Greetings friends readers, in this opportunity back here I bring you something that I found very interesting. Particularly because in my free time from time to time or when there is some important date, I resort to it, and that is to see the weather report of the day and week.
As I learned in general geography, a couple of years ago, the weather is predicted but not the climate, and although it is possible to determine the weather in a given period, it is usually complicated to get it right 100% (complicated eye, but not impossible). All this thanks to the changes that can occur, which affect the weather during a certain interval (assuming that the weather report is for one day, for example).
It should be noted that it was in 340 BC when the Greek philosopher Aristotle, began with that of "meteorology", in which he tried to make weather forecasts. According to Aristotle, meteorology was nothing more than "all the effects that can be called common to air and water, the forms and parts of the earth and their effects. And it certainly wasn't that far removed from reality.
Since much has happened since then and today, various tools are used to achieve the goal, such as ground stations, Doppler radars, multispectral imaging, etc.
Now, as we know from some time ago, AI has started to be used for everything, from systems for surveillance, autonomous cars, making calculations, etc. And well the company of the big G, decided to develop an AI to make weather reports, in a "different" way so to speak.
As we know we have lived and will continue to live in a larger scale with a very drastic climate change, which is why we have seen droughts and rains in areas that usually do not happen on certain dates for example.
So from Google contribute that a system of immediate forecast of high resolution, is an essentially necessary tool, to adapt to the climate change, particularly even more in extreme climates.
Here we have three boxes, in which the
is the prediction made by the HRRR, in the
is what really happened on that date and finally on the
the predictions made by the Google model.
The proposed model is an automatic learning one, which is designed to face this kind of events, emphasizing that these predictions are highly localized and that they are applied to an immediate future. The advantage of this is that at present there are computer models capable of making predictions, but in a certain way they are somewhat slow. The company of the big G, focuses on immediate forecasts and its AI can make use in part of the inference (that is computationally economic) to generate such forecasts of the following 6 hours in just about 5/10 minutes, including within this what would be the data collection.
It is also commented that rains are related in some way to clouds, but it is emphasized that they are not perfectly correlated. It is also explained that radar data are usually derived from land stations and this would be a limitation in the case of the oceans. This is without taking into account the geographical location of the stations, which affects their coverage.
Therefore, the Google option opts for an autonomous approach of physics based on data. The simple translation to all this is that the neural network will learn to approximate atmospheric physics only from training examples, not incorporating a priori knowledge of how the atmosphere really works... And given a sequence of radar images for the last hour, it predicts what the radar image will be in N hours, from now on, where N will vary in a range of 0 to 6 hours. Since the radar data are organized in images, we can pose this prediction as a computer vision problem, deducing the meteorological evolution from the sequence of input images.
The type of neural network used for all this is called U-Net, which is a convolutional neural network that was developed at the computer department of the University of Freiburg in Germany. It was originally set up for the segmentation of biomedical images.

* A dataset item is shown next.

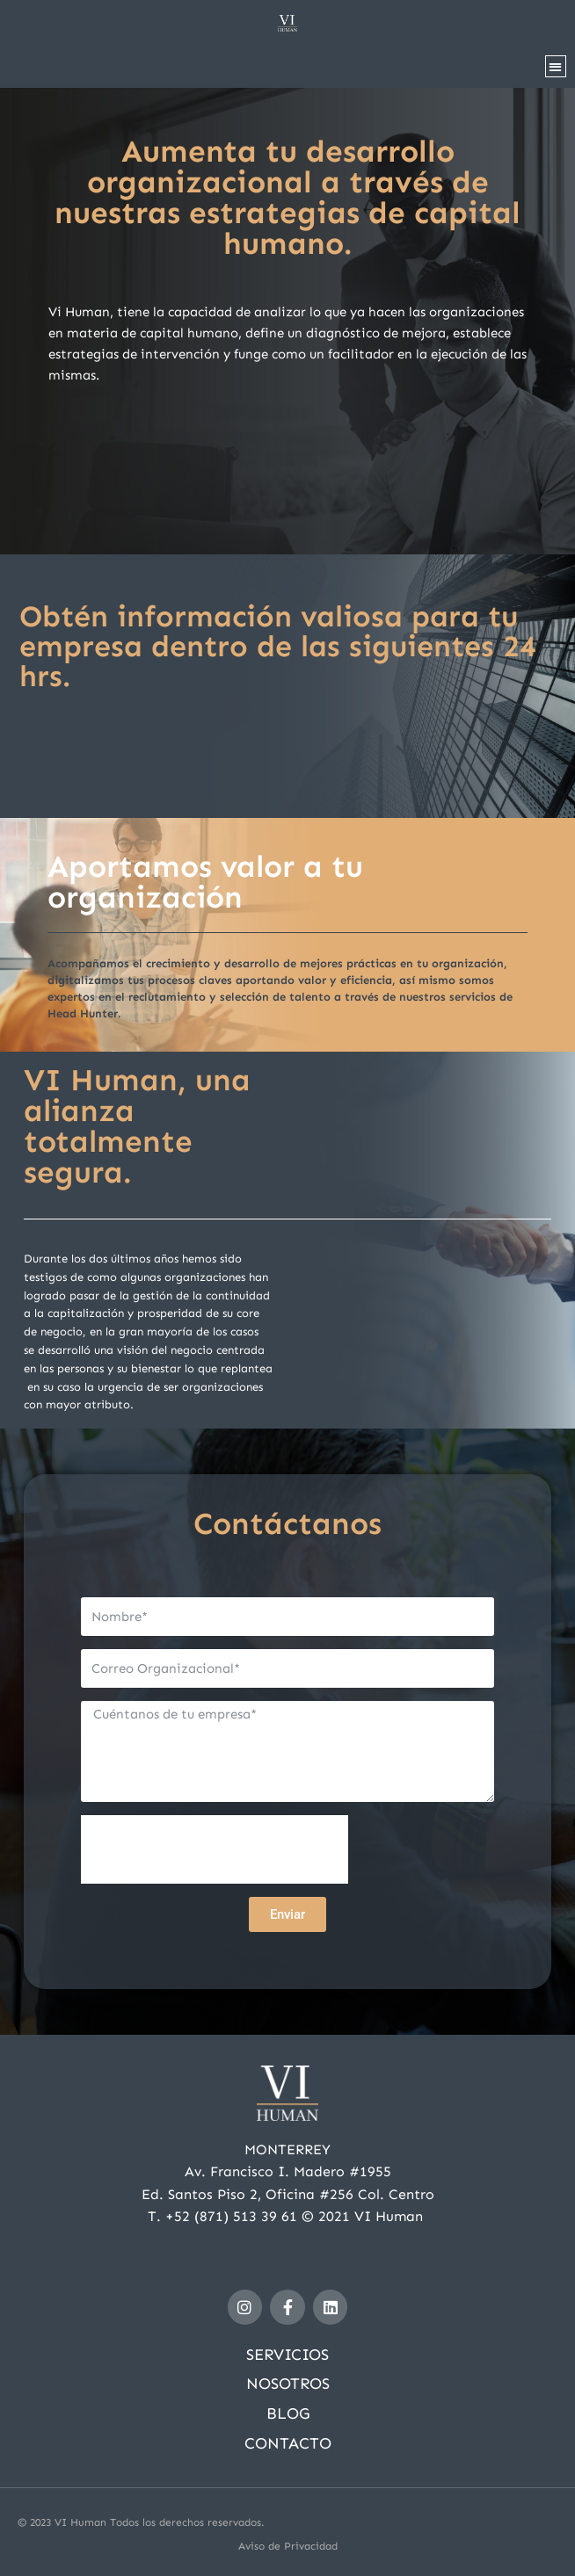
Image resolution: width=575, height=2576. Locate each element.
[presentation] (214, 1849)
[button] (556, 66)
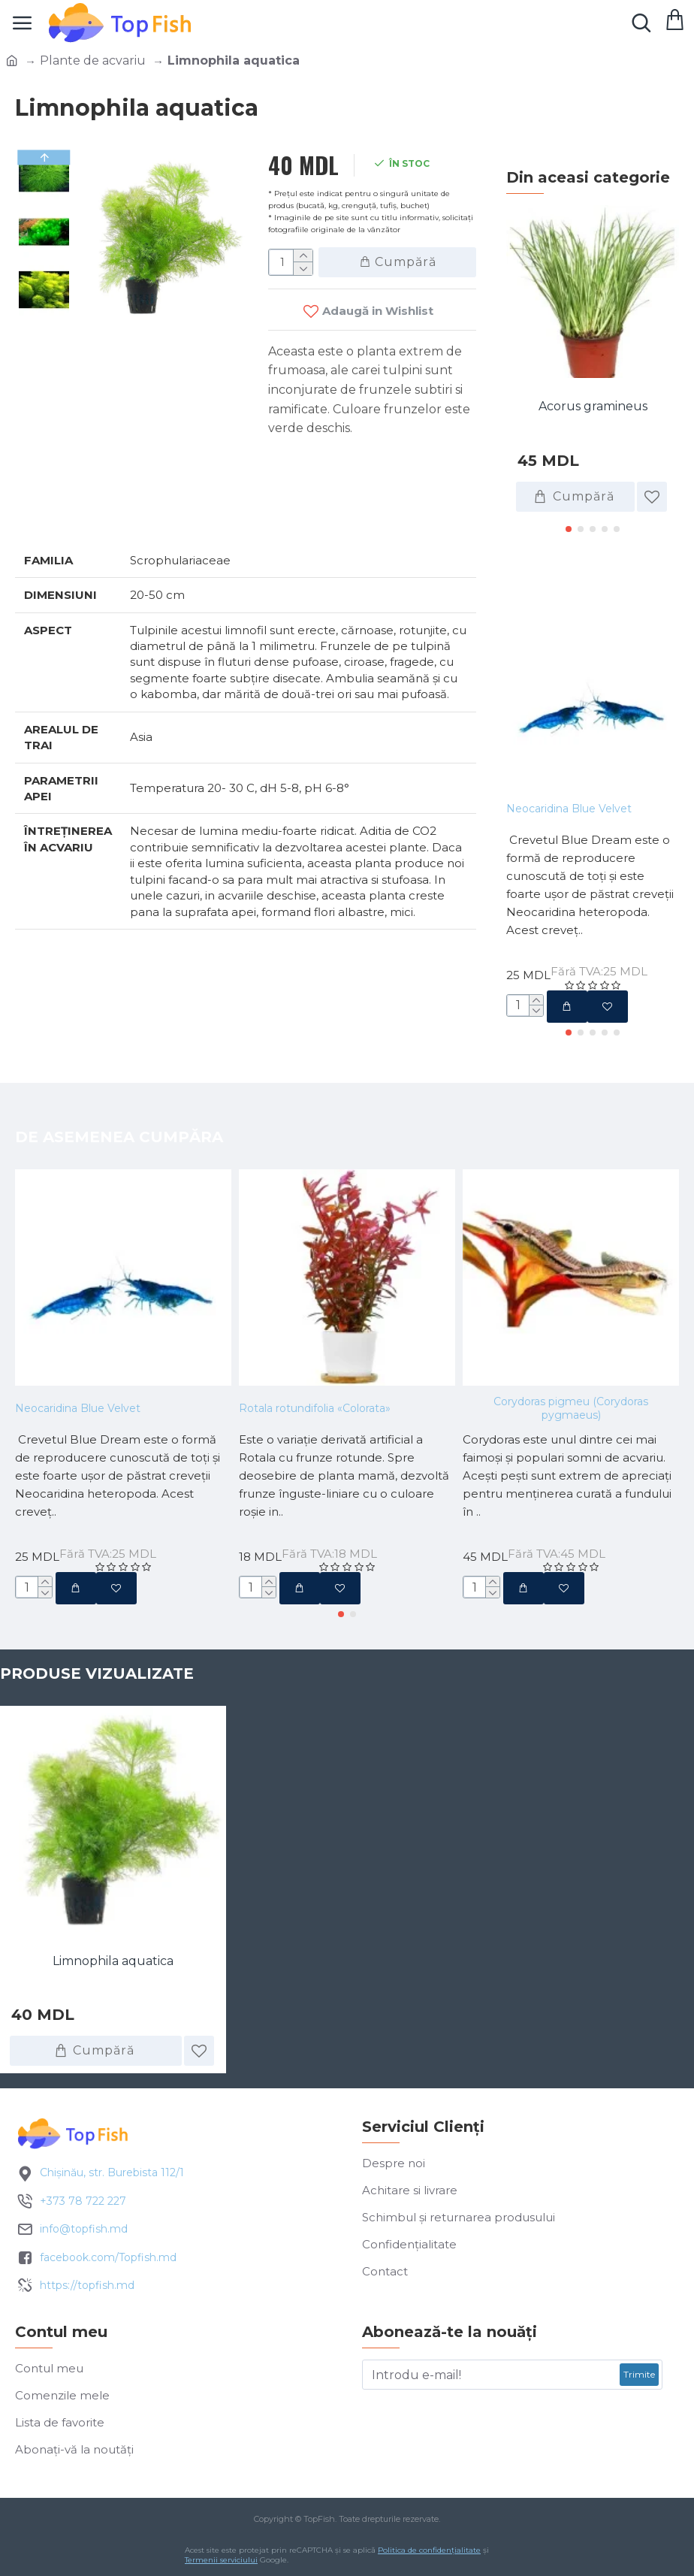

Flowchart of the process using the neural network (U-Net)
The U-Net entry is an image that contains one channel per multispectral satellite image. So if, for example, 10 models of satellite images taken with the same number of different wavelengths are added in one hour, the model input is a resulting image of one hundred channels.
For this AI, Google used the historical data from the USA between 2017 and 2019 for the training of this network. These were divided into four-week periods, with the first three weeks focused on training and the remainder on evaluation. Once these results were obtained, they were compared with traditional forecasts from NOAA's HRRR (High Resolution Rapid Refresh), an optical flow algorithm and a persistence model.
It is commented that optical flow algorithms have a problem, since they are focused on tracking moving objects along an image sequence, so in the case of rainfall, it can be assumed that rainfall over large areas is constant during the time of the forecast. The persistence model, on the other hand, may seem very simple (since it consists of analyzing today's environmental conditions in order to anticipate tomorrow's), but it is commonly used for these practices given the difficulty that climate prediction represents.
The final results were placed in a precision and recovery graph. Those obtained by Google, only the blue line, on the other hand those of the HRRR and the persistence model, as well as the optical flow algorithm, do not have the capacity to exchange precision and recovery, their results will be expressed in points.
Therefore, it can be noted that the forecast obtained by Google is higher (than that of the three models mentioned above) under a certain average number of hours, but it should be noted that the HRRR model tends to be more effective when the forecast covers approximately 5/6 hours.
In the end, it can be stated that the Google model is of instantaneous predictions, while the HRRR has a computational latency of between 1 and 3 hours. Therefore, Google's model would be effective for very short-term predictions, while the HRRR is more effective for long-term periods.